The ‘proper resolution’ is accepting my life as it appears now and taking appropriate action to rectify any problem areas. So the question to examine is where in my present circumstances am I being held captive and not able to be what I am? It’s the unresolved areas of the life which create the movement of the mind in front of the stillness. Taking right action shatters the resistance of self, and what remains is space purified of emotional distortion.
The ‘cutting into the flesh’ you mention is the pain of the past being transformed from emotion to love. I must be able to bear the pain without flinching. This is the justice or integrity of life which requires me to face all that I’ve been as unconscious living in the past. And this can only be done effectively without self-judgement – for what have I done that hasn’t been repeated billions of times by the human race?

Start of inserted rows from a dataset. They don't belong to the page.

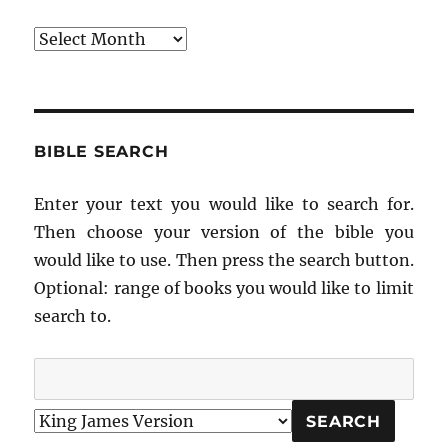
Archives
BIBLE SEARCH
Enter your text you would like to search for.
Then choose your version of the bible you
would like to use. Then press the search button.
Optional: range of books you would like to limit
search to.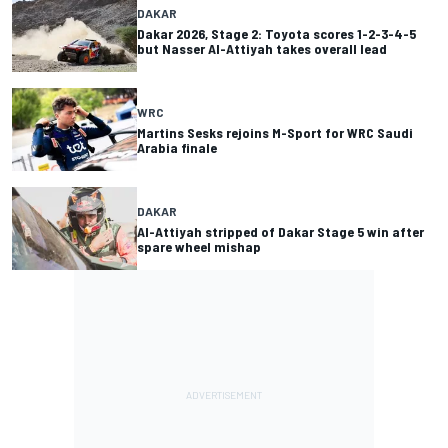
DAKAR
Dakar 2026, Stage 2: Toyota scores 1-2-3-4-5
but Nasser Al-Attiyah takes overall lead
WRC
Martins Sesks rejoins M-Sport for WRC Saudi
Arabia finale
DAKAR
Al-Attiyah stripped of Dakar Stage 5 win after
spare wheel mishap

It seems to me, Richard, that you’ve truly realised the idea behind the words. The next phase of the life is beckoning but can only come at the behest of your own authentic being and the power of consciousness. Your recent accident was symbolic of the change which shattered some areas of resistant past that were previously inaccessible. The resulting fragments released from the matter can externalise as confusion and a feeling that you may be going backwards over old ground. This is a trick of the self struggling to reclaim it lost territory. But it’s to stand firm and resolute in your undertaking to be the master of your kingdom. Unbeknown to the self, these old fragments are now more able to be transformed back to the original state of love.
The still centre never varies and is unwavering as the spiritual being behind the form. However, any anticipation or trying will delay the right solution and circumstances to instigate the new. Everything unfolds in its right sequence. In the meantime, it’s sufficient to do as you do but with the increasing clarity and self-knowledge that will reveal whatever needs to be done to take you deeper into the mystery of life.